Советский Союз решал тот же вопрос по-другому. Образец человека — это религиозный фанатик. Как ни парадоксально, но именно религия стала основой производства людей в СССР — то есть заняла то место, какого совершенно не имело православное христианство в прежней империи. Положение церкви в царской России, вопреки отдельным феноменам религиозного расцвета, было, как мы знаем, бюрократически-казённым, люди получали справки о говении и причастии, священник работал загсом, и мало кто относился к этой стороне жизни всерьёз. Зато в СССР специфический коммунистический культ как раз настаивал на яростном служении, и потому всевозможные пламенные революционеры, пионеры-герои, погибшие вожди и герои Гражданской войны, весь этот университет кровавых жертв во имя утопии — он имел грандиозный размах, особенно в первые десятилетия существования Советской власти. И, когда ближе к брежневским временам большевизм перестал производить верующую молодёжь, когда коммунистическая религия выдохлась и превратилась в бессмысленное бормотание — СССР поехал с ярмарки навстречу своей гибели.

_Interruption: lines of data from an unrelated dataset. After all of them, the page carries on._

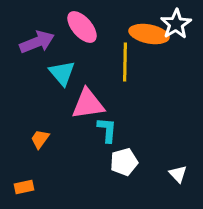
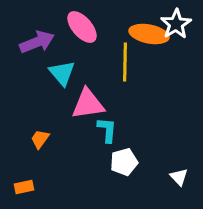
white triangle: moved 1 px right, 3 px down
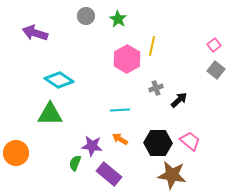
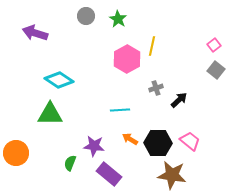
orange arrow: moved 10 px right
purple star: moved 2 px right
green semicircle: moved 5 px left
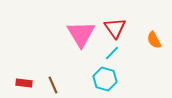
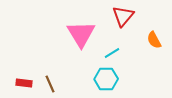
red triangle: moved 8 px right, 12 px up; rotated 15 degrees clockwise
cyan line: rotated 14 degrees clockwise
cyan hexagon: moved 1 px right; rotated 15 degrees counterclockwise
brown line: moved 3 px left, 1 px up
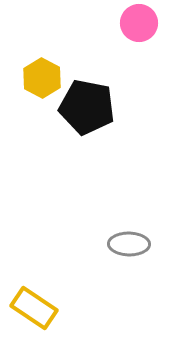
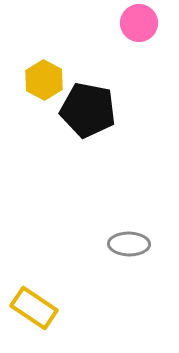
yellow hexagon: moved 2 px right, 2 px down
black pentagon: moved 1 px right, 3 px down
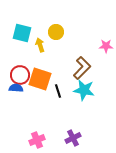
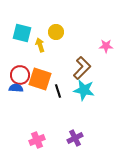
purple cross: moved 2 px right
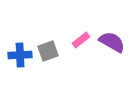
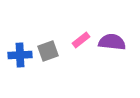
purple semicircle: rotated 24 degrees counterclockwise
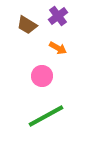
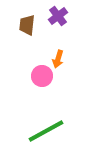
brown trapezoid: rotated 65 degrees clockwise
orange arrow: moved 11 px down; rotated 78 degrees clockwise
green line: moved 15 px down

Впереди у нас были долгие годы нового воспитательного стандарта — уже заимствованного от передовых заграниц.

И если сначала образцом человека, к которому уже не имело отношения государство, стали уголовные «коммерсанты», а чуть позже — лощёные корпоративные менеджеры, то теперь, как было сказано выше, к нам пришёл свежайший социальный стандарт: активист — или, что более актуально для пропагандируемого матриархата — активистка с той самой чашей вместо знамени.

Я убеждён в том, что единственное средство, которое можно было бы противопоставить этой надвигающейся большой волне — это политический национализм. Не тот унылый государственный патриотизм, абстрактный и беззубый, с позднесоветским оттенком, что у нас принят, нет, — бодрый, злой, молодой и весёлый русский национализм, который учил бы любить не воображаемый мир чиновников, где есть российский поэт Пушкин и 128 национальностей Ярославской области, но именно и конкретно русскую культуру и русский народ во всём его историческом, географическом и каком угодно ещё разнообразии, от новгородских и владимирских церквей до севастопольских кораблей и донецких шахт. Как показывает нам опыт всей современной Восточной Европы и почти всего бывшего СССР — это работает. Это может увлечь — и помочь обновить, омолодить нашу консервативную лояльность к своей стране, которая с некоторых пор сделалась слишком пенсионной.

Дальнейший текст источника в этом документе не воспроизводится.